*Material shown:*
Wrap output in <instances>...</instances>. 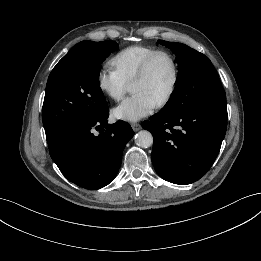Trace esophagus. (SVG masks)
Segmentation results:
<instances>
[{
    "label": "esophagus",
    "instance_id": "obj_1",
    "mask_svg": "<svg viewBox=\"0 0 261 261\" xmlns=\"http://www.w3.org/2000/svg\"><path fill=\"white\" fill-rule=\"evenodd\" d=\"M131 127L135 132L139 131L142 128L139 123H132Z\"/></svg>",
    "mask_w": 261,
    "mask_h": 261
}]
</instances>
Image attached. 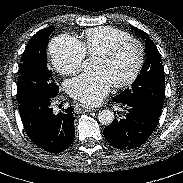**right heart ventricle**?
Returning <instances> with one entry per match:
<instances>
[{
	"label": "right heart ventricle",
	"instance_id": "e07e8e85",
	"mask_svg": "<svg viewBox=\"0 0 183 183\" xmlns=\"http://www.w3.org/2000/svg\"><path fill=\"white\" fill-rule=\"evenodd\" d=\"M130 37L131 36L123 30L103 26L86 30L80 44L85 55L96 56L115 42Z\"/></svg>",
	"mask_w": 183,
	"mask_h": 183
}]
</instances>
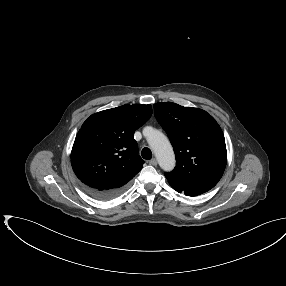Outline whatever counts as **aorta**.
<instances>
[{"label":"aorta","instance_id":"obj_1","mask_svg":"<svg viewBox=\"0 0 286 286\" xmlns=\"http://www.w3.org/2000/svg\"><path fill=\"white\" fill-rule=\"evenodd\" d=\"M147 142L153 150L159 166L164 171H171L175 167V155L168 138L159 130L151 129L146 135Z\"/></svg>","mask_w":286,"mask_h":286}]
</instances>
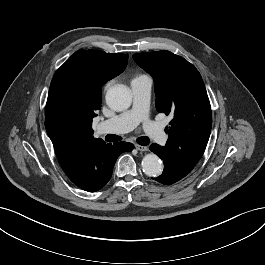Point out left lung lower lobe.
Returning a JSON list of instances; mask_svg holds the SVG:
<instances>
[{"instance_id": "0a47b994", "label": "left lung lower lobe", "mask_w": 265, "mask_h": 265, "mask_svg": "<svg viewBox=\"0 0 265 265\" xmlns=\"http://www.w3.org/2000/svg\"><path fill=\"white\" fill-rule=\"evenodd\" d=\"M150 150L165 162L163 173L159 177L153 178L155 181L164 185H171L187 175V173L180 170L172 161L167 159V152L163 147L152 144Z\"/></svg>"}]
</instances>
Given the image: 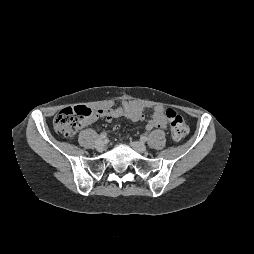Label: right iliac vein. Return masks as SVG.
<instances>
[{"label": "right iliac vein", "mask_w": 254, "mask_h": 254, "mask_svg": "<svg viewBox=\"0 0 254 254\" xmlns=\"http://www.w3.org/2000/svg\"><path fill=\"white\" fill-rule=\"evenodd\" d=\"M105 146V142L103 140H98L96 143V149L97 150H102Z\"/></svg>", "instance_id": "1"}]
</instances>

*Work to be completed:* Go through the records above and copy each line where "Returning" is found.

*Exercise result:*
Returning <instances> with one entry per match:
Returning a JSON list of instances; mask_svg holds the SVG:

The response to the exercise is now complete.